Я повесил трубку, ясно осознав, что моего письма по причине занятости он, может быть, просто не читал; и, потом, с какой стати у меня могут быть к нему претензии? Несоизмеримым показался уровень моих амбиций с его положением в музыке, да и в обществе.
Композитора я нашел, правда, не такого именитого. Другой мой школьный товарищ, преподаватель музыки в Ярославле Леонид Дергачев отнесся к моей просьбе с настоящей душевной теплотой. Мелодии получились выразительными и приятными. Спектакль, в том числе благодаря музыкальному оформлению имел успех и даже завоевал на Первом Всесоюзном театральном фестивале в Тбилиси призовое место, сделав меня и ещё двух актеров театра лауреатами.
Спустя несколько лет, когда у меня за спиной было уже несколько удачных постановок в народном театре, к нам в Дом культуры приехал еще один друг детства, кинорежиссер Эльдар Шенгелая. По установившейся многолетней традиции он привез свою новую картину. Рассказал, что видел нашего Микаэла в сухумском Доме творчества композиторов.
Не дождавшись того, чтобы Таривердиев пришел ко мне, через два дня я поехал к нему сам. Микаэл в фойе возле биллиарда ловко орудовал кием. Поздоровавшись, я стал ждать окончания партии. Микаэлу не везло, и, закончив вскоре игру, он с видимым удовольствием предложил посидеть в парке. Посетовал: накануне его чуть не отравили в столовой, а «скорая» не знала, как и чем ему помочь, пока он сам не подсказал, что после недавно перенесенного инфаркта нуждается только в кардиомине, и вдруг, к моему удивлению, начал расспрашивать о моих творческих делах в Народном театре.
 – До сих пор продолжаешь заниматься самодеятельным театром? – удивился он. – И зачем тебе это нужно? Или иди в театр и занимайся только им, или будь только инженером на своей основной работе. Ничего нет страшнее дилетантства. Оно нас губит. Вот дилетант-повар чуть не отправил меня на тот свет, а затем ему в этом же помогал не знающий своего дела врач. Я всю жизнь профессионально занимаюсь только музыкой и до сих пор не смог достичь совершенства. Как можно так разбрасываться? Вы же ни в чем не достигнете успеха.
 – Почему же? – принялся я возражать. – Наш театр и я – лауреаты уже не одного Всесоюзного театрального фестиваля. Ученые-физики, кандидаты наук, даже лауреаты государственных премий – все приходят к нам в коллектив, чтобы как-то разнообразить свою жизнь. Такой досуг приносит им и радость, и удовлетворение. Зачем же лишать их удовольствия испытать хотя бы некоторую причастность к искусству?

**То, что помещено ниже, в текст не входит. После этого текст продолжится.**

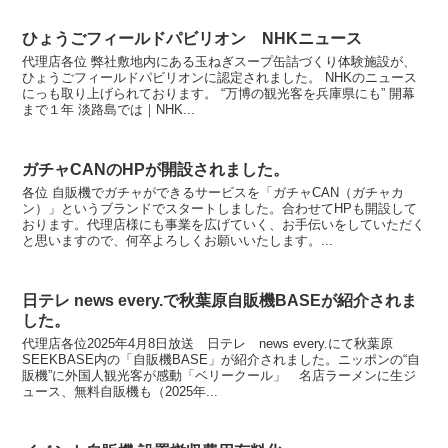
ひょうごフィールドパビリオン NHKニュース
代理店各位 弊社敷地内にある玉ねぎスープ缶詰づくり体験施設が、
ひょうごフィールドパビリオンに認定されました。 NHKのニュース
にっも取り上げられております。 “万博の観光客を兵庫県にも” 開幕
まで１年 淡路島では｜NHK...
ガチャCANのHPが開設されました。
各位 自販機でガチャができるサービスを「ガチャCAN（ガチャカ
ン）」というブランドでスタートしました。合わせてHPも開設して
おります。代理店様にも事業を広げていく、お手伝いをしていただく
と思いますので、何卒よろしくお願いいたします。...
日テレ news every.で秋葉原自販機BASEが紹介されま
した。
代理店各位2025年4月8日放送 日テレ news every.にて秋葉原
SEEKBASE内の「自販機BASE」が紹介されました。ニッポンの“自
販機”に外国人観光客が感動「ベリークール」 名店ラーメンに生ジ
ュース、無料自販機も（2025年...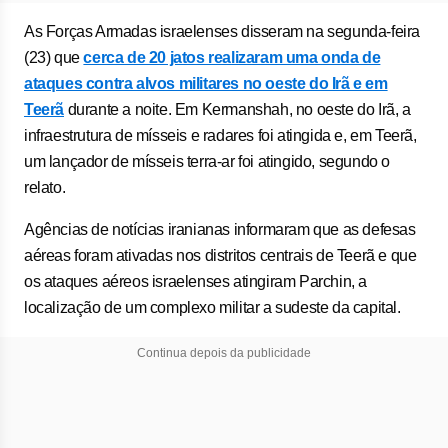
As Forças Armadas israelenses disseram na segunda-feira
(23) que
cerca de 20 jatos realizaram uma onda de
ataques contra alvos militares no oeste do Irã e em
Teerã
durante a noite. Em Kermanshah, no oeste do Irã, a
infraestrutura de mísseis e radares foi atingida e, em Teerã,
um lançador de mísseis terra-ar foi atingido, segundo o
relato.
Agências de notícias iranianas informaram que as defesas
aéreas foram ativadas nos distritos centrais de Teerã e que
os ataques aéreos israelenses atingiram Parchin, a
localização de um complexo militar a sudeste da capital.
Continua depois da publicidade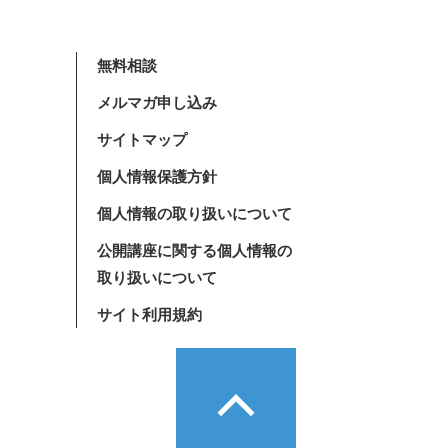
無料相談
メルマガ申し込み
サイトマップ
個人情報保護方針
個人情報の取り扱いについて
公開講座に関する個人情報の
取り扱いについて
サイト利用規約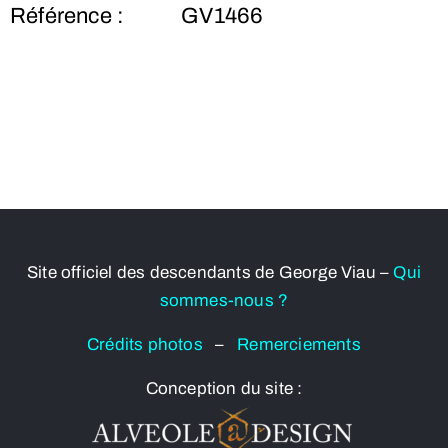
Référence :
GV1466
Site officiel des descendants de George Viau –
Qui
sommes-nous ?
Crédits photos
–
Remerciements
Conception du site :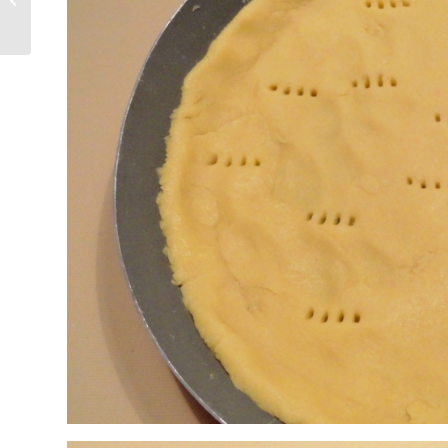
cose golose e arte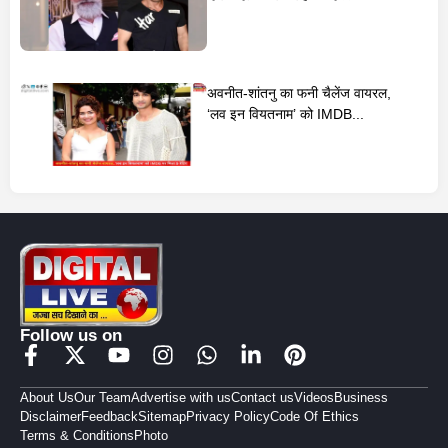
अवनीत-शांतनु का फनी चैलेंज वायरल,
‘लव इन वियतनाम’ को IMDB...
Follow us on
About Us
Our Team
Advertise with us
Contact us
Videos
Business
Disclaimer
Feedback
Sitemap
Privacy Policy
Code Of Ethics
Terms & Conditions
Photo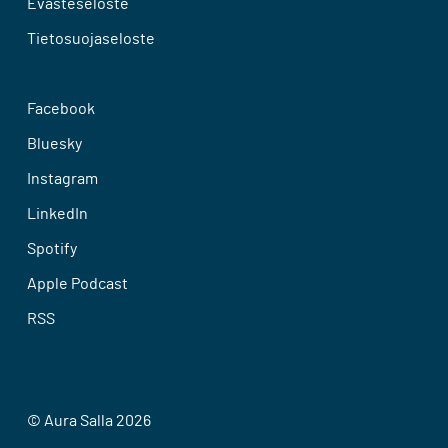
Evästeseloste
Tietosuojaseloste
Facebook
Bluesky
Instagram
LinkedIn
Spotify
Apple Podcast
RSS
© Aura Salla 2026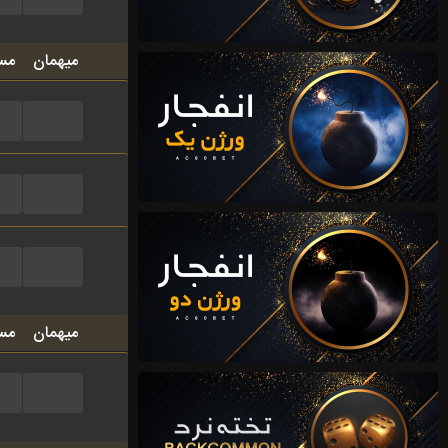
میهمان
مس
...
...
...
میهمان
مس
...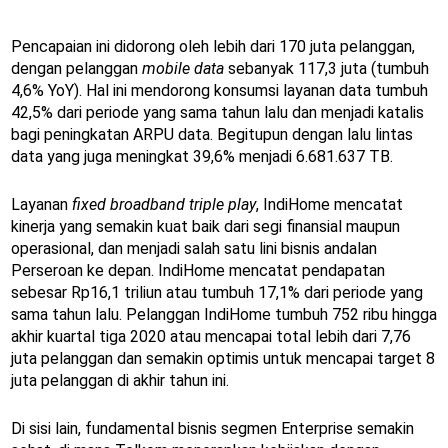
Pencapaian ini didorong oleh lebih dari 170 juta pelanggan,
dengan pelanggan
mobile data
sebanyak 117,3 juta (tumbuh
4,6% YoY). Hal ini mendorong konsumsi layanan data tumbuh
42,5% dari periode yang sama tahun lalu dan menjadi katalis
bagi peningkatan ARPU data. Begitupun dengan lalu lintas
data yang juga meningkat 39,6% menjadi 6.681.637 TB.
Layanan
fixed broadband triple play
, IndiHome mencatat
kinerja yang semakin kuat baik dari segi finansial maupun
operasional, dan menjadi salah satu lini bisnis andalan
Perseroan ke depan. IndiHome mencatat pendapatan
sebesar Rp16,1 triliun atau tumbuh 17,1% dari periode yang
sama tahun lalu. Pelanggan IndiHome tumbuh 752 ribu hingga
akhir kuartal tiga 2020 atau mencapai total lebih dari 7,76
juta pelanggan dan semakin optimis untuk mencapai target 8
juta pelanggan di akhir tahun ini.
Di sisi lain, fundamental bisnis segmen Enterprise semakin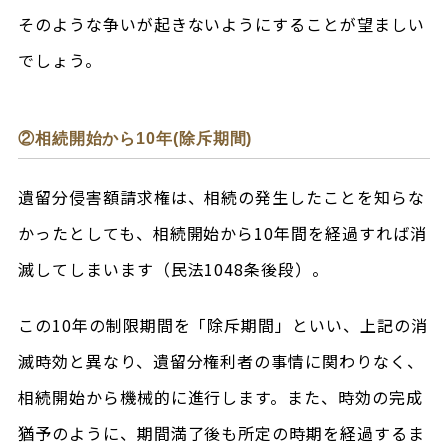
そのような争いが起きないようにすることが望ましい
でしょう。
②相続開始から10年(除斥期間)
遺留分侵害額請求権は、相続の発生したことを知らな
かったとしても、相続開始から10年間を経過すれば消
滅してしまいます（民法1048条後段）。
この10年の制限期間を「除斥期間」といい、上記の消
滅時効と異なり、遺留分権利者の事情に関わりなく、
相続開始から機械的に進行します。また、時効の完成
猶予のように、期間満了後も所定の時期を経過するま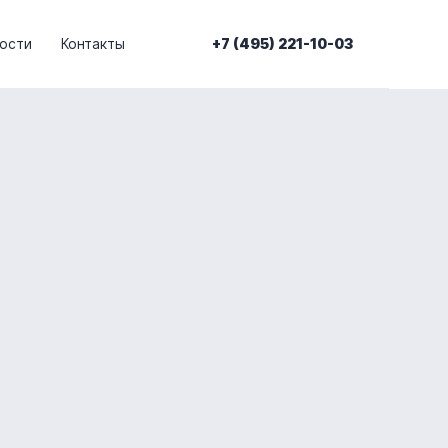
ости
Контакты
+7 (495) 221-10-03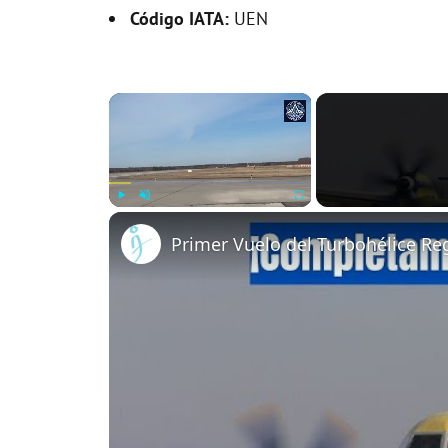
Código IATA:
UEN
×
Play
Unmute
Fullscreen
Primer Vuelo del Turbohélice R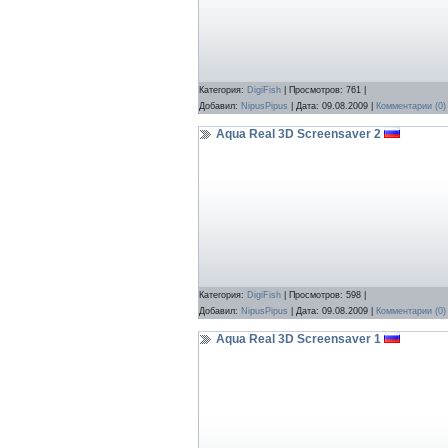
Категория:
DigiFish
| Просмотров: 761 |
Добавил:
NipusPipus
| Дата:
09.08.2009
|
Комментарии (0)
Aqua Real 3D Screensaver 2
Категория:
DigiFish
| Просмотров: 598 |
Добавил:
NipusPipus
| Дата:
09.08.2009
|
Комментарии (0)
Aqua Real 3D Screensaver 1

 – К какому искусству?– возмутился Микаэл.– Ваше «искусство» – это извращение вкусов. Вы прививаете окружающим плохой вкус, они перестают чувствовать настоящее искусство. Мой главный учитель и друг Арам Хачатурян — профессионал высокого класса – всегда говорил, что он всю жизнь учился и учился, и даже сейчас, на закате жизни, не может сказать, что достиг совершенства. А вы свое хобби называете искусством. Не понимаю я наше правительство: устраивает всевозможные фестивали, тратит на это безумные деньги... Мне приходилось заниматься самодеятельностью в составе жюри – на этой работе надо бы выдавать за вредность молоко. Я катаюсь на водных лыжах, и хорошо катаюсь – но я не лезу участвовать в соревнованиях; я хорошо фотографирую – это мое увлечение, но я не посылаю свои работы на выставки. Искусством должны заниматься только те, кто занимается этим профессионально.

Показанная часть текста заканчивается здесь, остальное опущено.